Zwei Andamaner mit einem Stampfbrett (pakuda), auf das bei Zeremonien ein Mann mit den Füßen stampfte. Inszenierte Aufnahme eines britischen Fotografen von 1875.

Die ursprünglichsten und bis heute weltweit verbreiteten perkussiven Ausdrucksmittel sind Händeklatschen, Fußstampfen und der geräuschhafte Einsatz anderer Körperteile (Beispiel Schuhplattler). Die Evolutionsgeschichte der Schlaginstrumente beginnt beim Aneinanderschlagen zweier Kieselsteine, die hierbei als Gegenschlagidiophone klassifiziert werden.
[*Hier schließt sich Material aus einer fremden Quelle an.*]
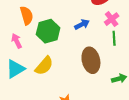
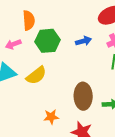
pink arrow: (17, 41) -> (13, 44), turned -96
brown ellipse: (91, 60) -> (83, 96), moved

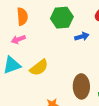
orange semicircle: (29, 20) -> (22, 17), moved
green hexagon: (47, 41) -> (62, 18), moved

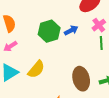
green hexagon: (62, 18) -> (49, 31), moved

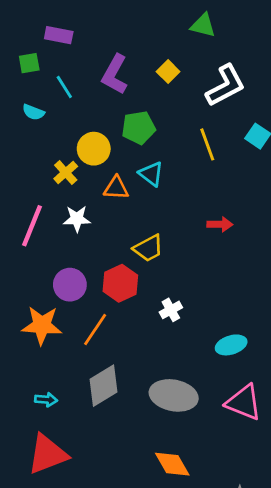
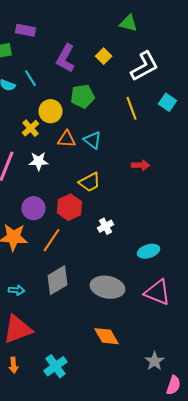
cyan line: (64, 87) -> (31, 78), moved
cyan triangle: (151, 174) -> (93, 140), moved

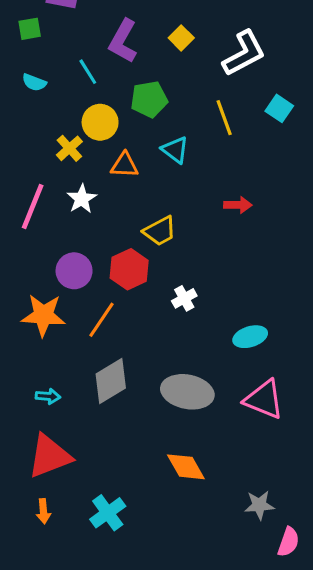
cyan line: (31, 78) -> (88, 72), moved
cyan triangle: (93, 140) -> (175, 150), moved
white star: (39, 161) -> (82, 199), turned -30
gray star: (155, 361) -> (259, 505), turned 30

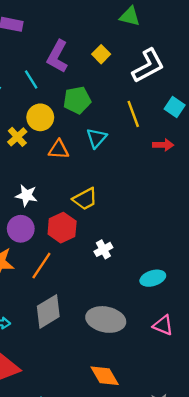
cyan triangle: (175, 150) -> (97, 138), turned 35
white star: (82, 199) -> (26, 195), moved, turned -30
red arrow: (238, 205) -> (163, 145), moved
pink triangle: (264, 399) -> (163, 325), size x0.7

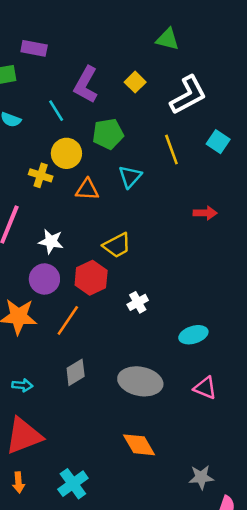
yellow cross: (17, 137) -> (41, 175), turned -30
red arrow: (163, 145) -> (205, 213), moved
gray diamond: (48, 311) -> (76, 372), size x0.7

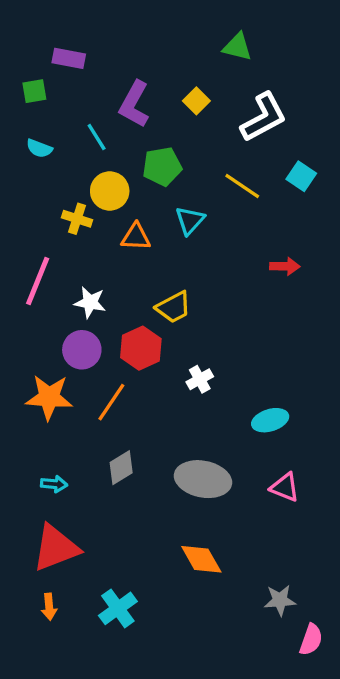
yellow line: (171, 149) -> (242, 186), turned -36

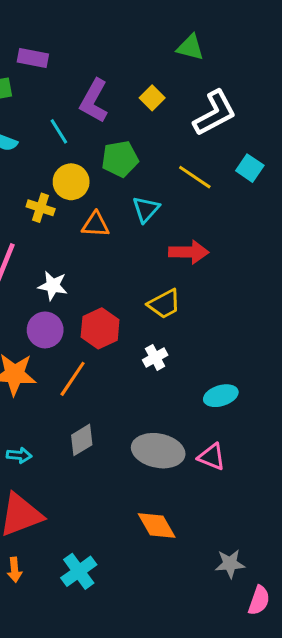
red arrow: (285, 266) -> (189, 252), moved, size x1.4
yellow trapezoid: (174, 307) -> (164, 304), moved
pink triangle: (285, 487) -> (212, 457), moved

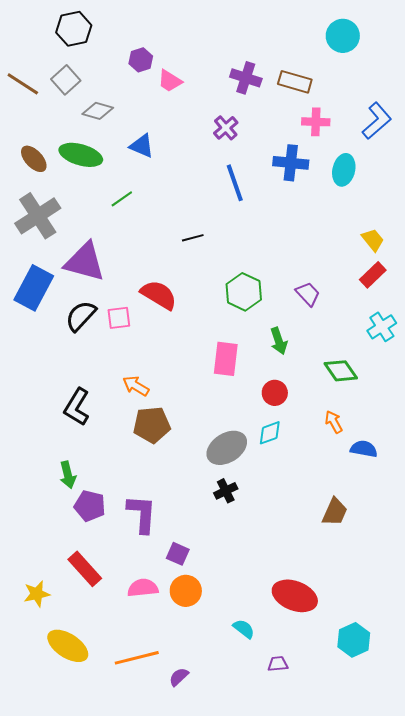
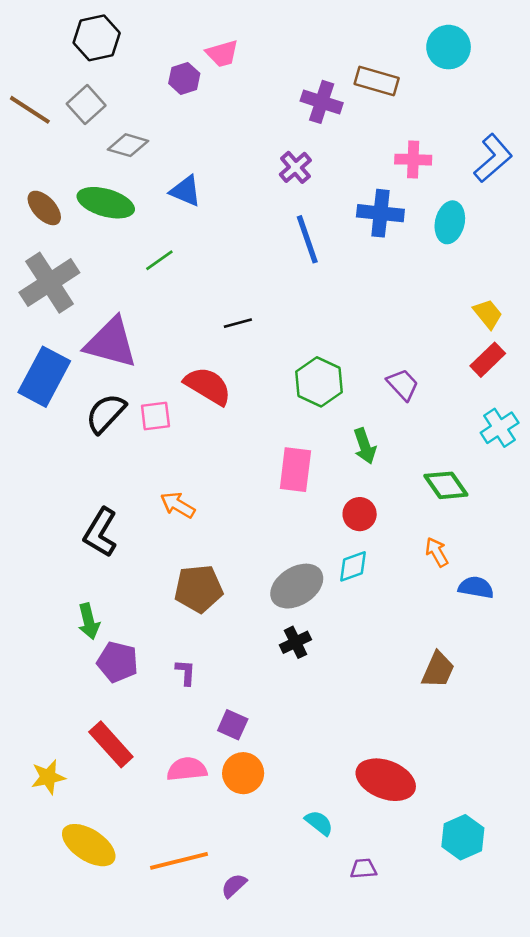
pink trapezoid: (170, 81) -> (222, 54), moved, turned -48
brown rectangle: (295, 82) -> (377, 81), moved
black line: (193, 238) -> (238, 323), moved
brown pentagon: (152, 425) -> (199, 589), moved
purple L-shape: (142, 514) -> (186, 672), size x0.5

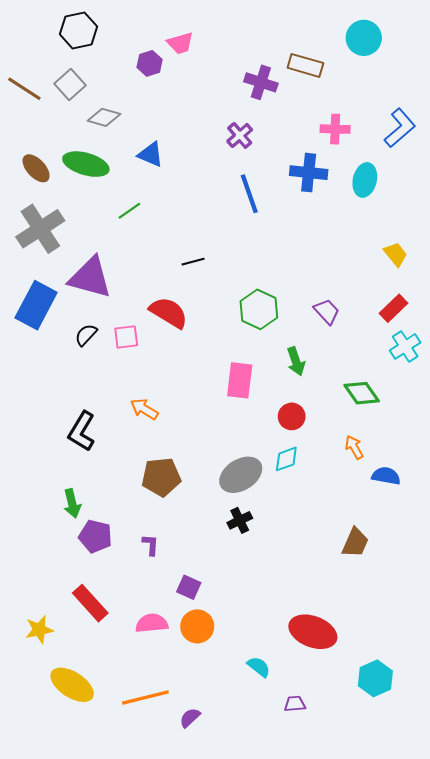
red rectangle: (488, 360) -> (393, 308), moved
black semicircle: (106, 413) -> (86, 335), size x0.7

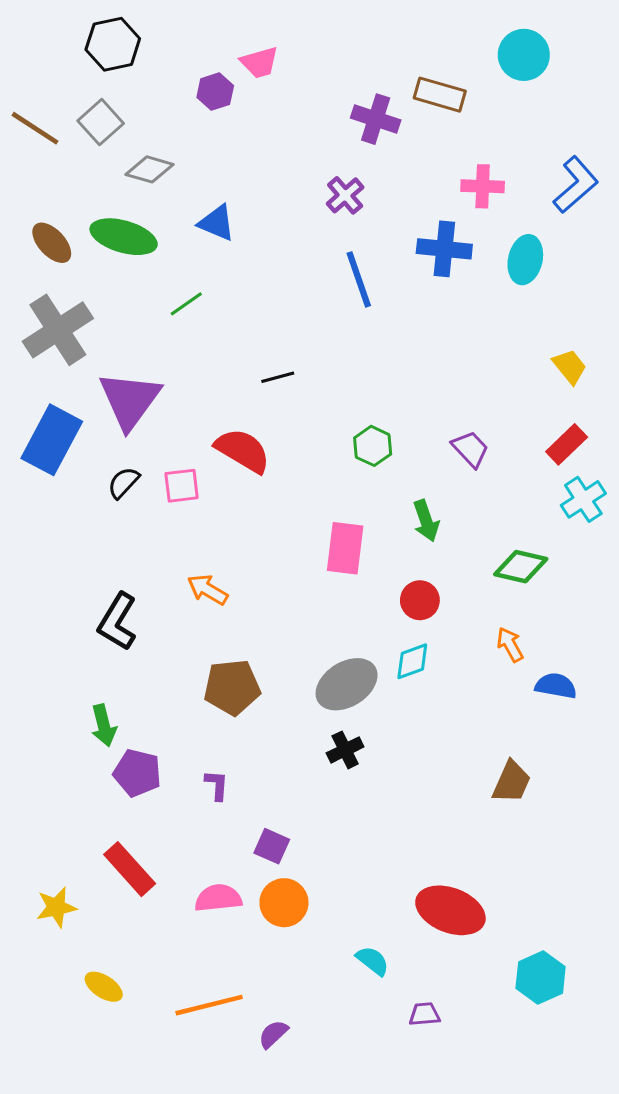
purple triangle: (90, 278) -> (130, 400), turned 51
green hexagon: (259, 309) -> (373, 446), size x0.7
green diamond: (362, 393) -> (521, 567), turned -42
yellow ellipse: (72, 685) -> (104, 987), size x0.6

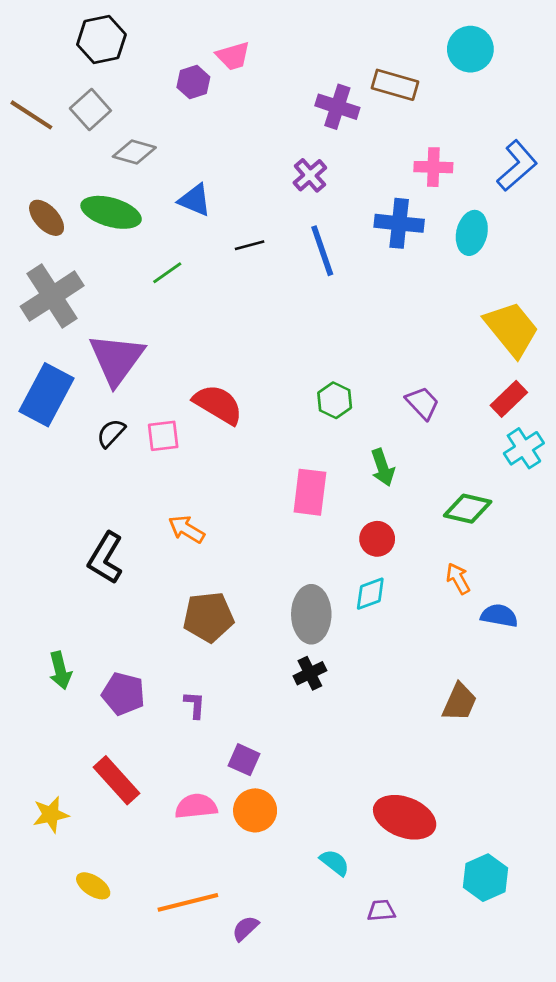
yellow trapezoid: (570, 367) -> (512, 329), size x1.8
black line: (278, 377) -> (250, 245), moved
gray ellipse: (347, 684) -> (311, 614), turned -58
green arrow: (104, 726) -> (60, 670), moved

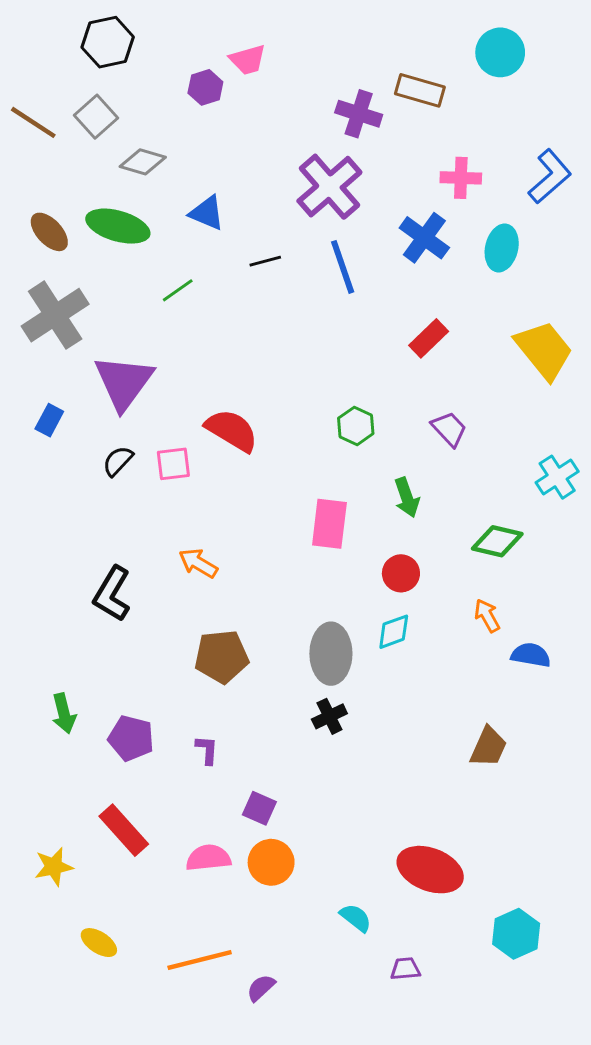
purple cross: (310, 175) -> (329, 187), size x1.8
blue cross: (399, 223) -> (424, 238), turned 30
blue rectangle: (47, 395) -> (49, 420), size x0.5
red rectangle: (509, 399) -> (429, 338), moved

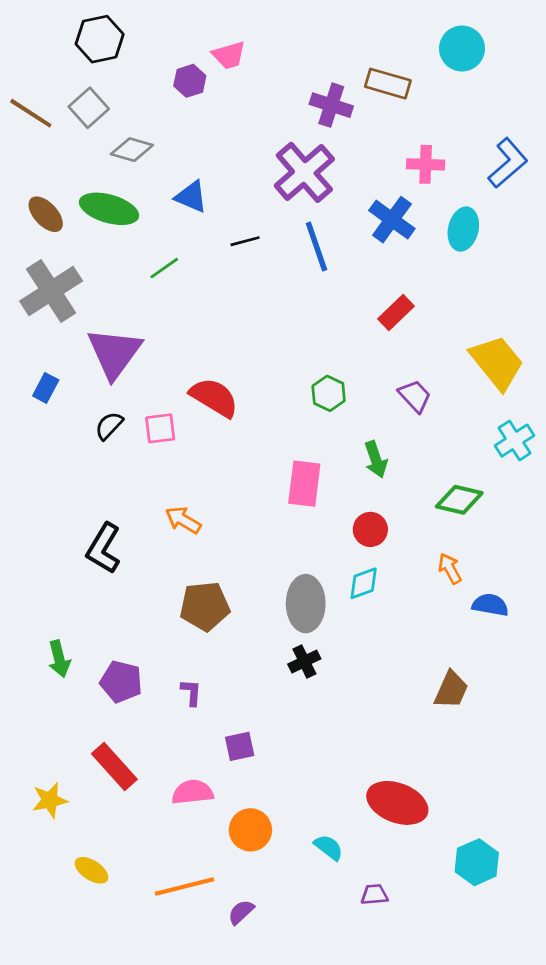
yellow trapezoid: (544, 350) -> (497, 362), moved
purple square: (259, 808) -> (240, 746), turned -36
orange circle: (271, 862) -> (250, 830), moved

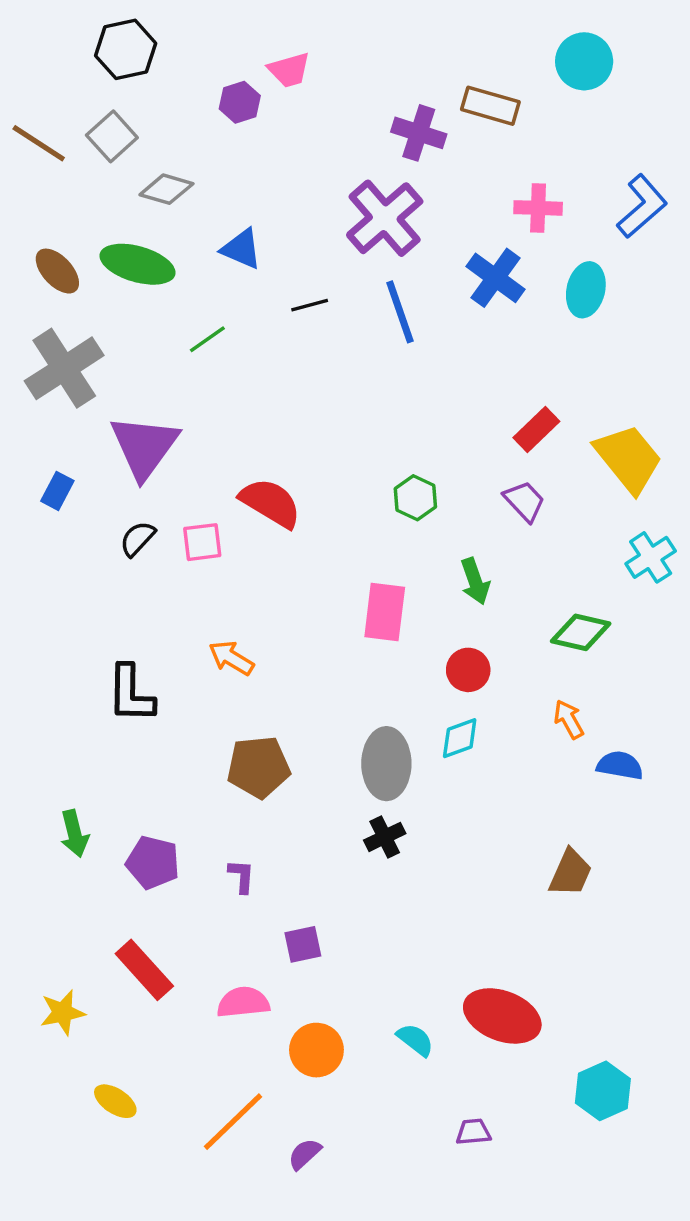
red rectangle: (396, 313) -> (536, 430), moved
black L-shape: (104, 548) -> (131, 694), turned -30
cyan semicircle: (329, 847) -> (415, 1040), moved
orange line: (184, 886) -> (233, 1122), turned -30

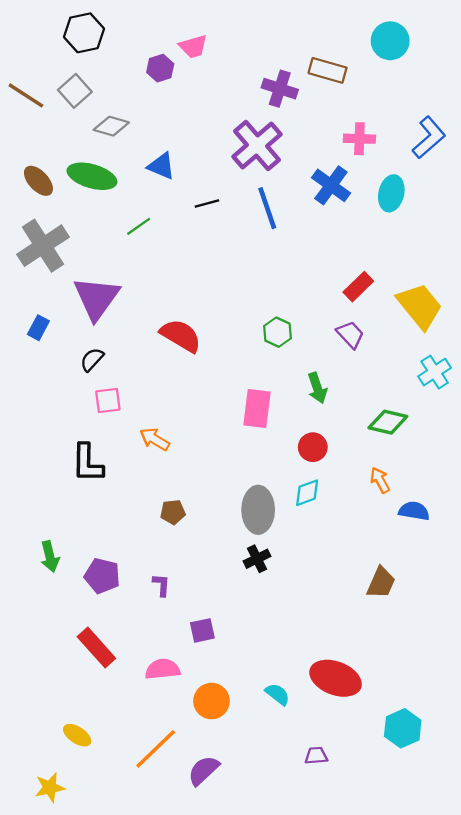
pink square: (202, 542) -> (108, 400), moved
brown pentagon: (259, 767) -> (173, 512), size x0.6
yellow star: (62, 1013) -> (50, 788), moved
purple semicircle: (305, 1154) -> (203, 770), size x1.4

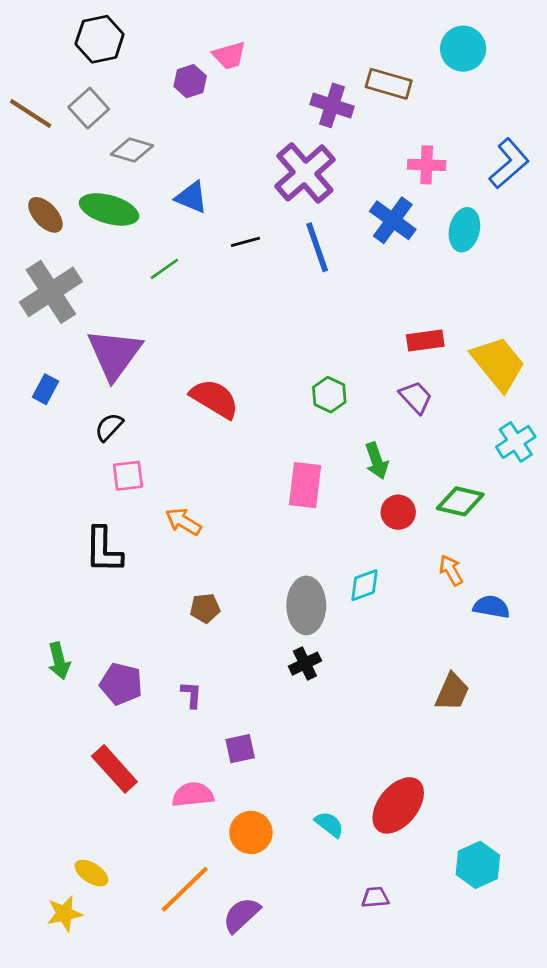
red rectangle: (358, 287) -> (425, 341), turned 36
red circle: (313, 447) -> (398, 512), moved
red ellipse: (336, 678) -> (398, 805), turned -72
yellow star: (50, 788) -> (64, 914), moved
Aus dem Fußstampfen entwickelten sich Stampfstangen, wie beim indonesischen Stampftrog lesung verwendet, und Stampfröhren, wie das Bambusstampfrohr kāʻekeʻeke auf Hawaii. Stampfröhren sind Holz- oder Bambusröhren, die auf den Boden oder auf eine Wasseroberfläche (Wassertrommel) aufgeschlagen werden. Im Vergleich zum Erdboden entsteht ein lauterer Schlagton, wenn die Stampfstangen auf ein am Boden liegendes Holzbrett gestampft (Stampfbrett) oder geschlagen werden (Schlagbrett). Eine weitere akustische Verbesserung wird erreicht, wenn das Brett als schwingende Membran (Erdtrommel) über ein Erdloch gelegt wird. Das Erdloch dient wie beim Erdbogen oder der Erdzither als Resonanzkörper. Einfache am Boden liegende Bretter, auf die gestampft oder geschlagen wird, sind regional aus Afrika, Ozeanien, Surinam und von Afrobrasilianern in Brasilien bekannt. Stampfstangen oder Stampfröhren produzieren je nach Länge und Eigenresonanz unterschiedliche Tonhöhen oder Klangfarben beim Aufschlagen auf ein Brett. Bei den Andamanern beispielsweise stampfte nach einer Beschreibung vom Anfang des 20. Jahrhunderts ein Mann bei Initiationstänzen mit den Füßen den Takt auf einem gewölbten schildförmigen Stampfbrett (pakuda).[1]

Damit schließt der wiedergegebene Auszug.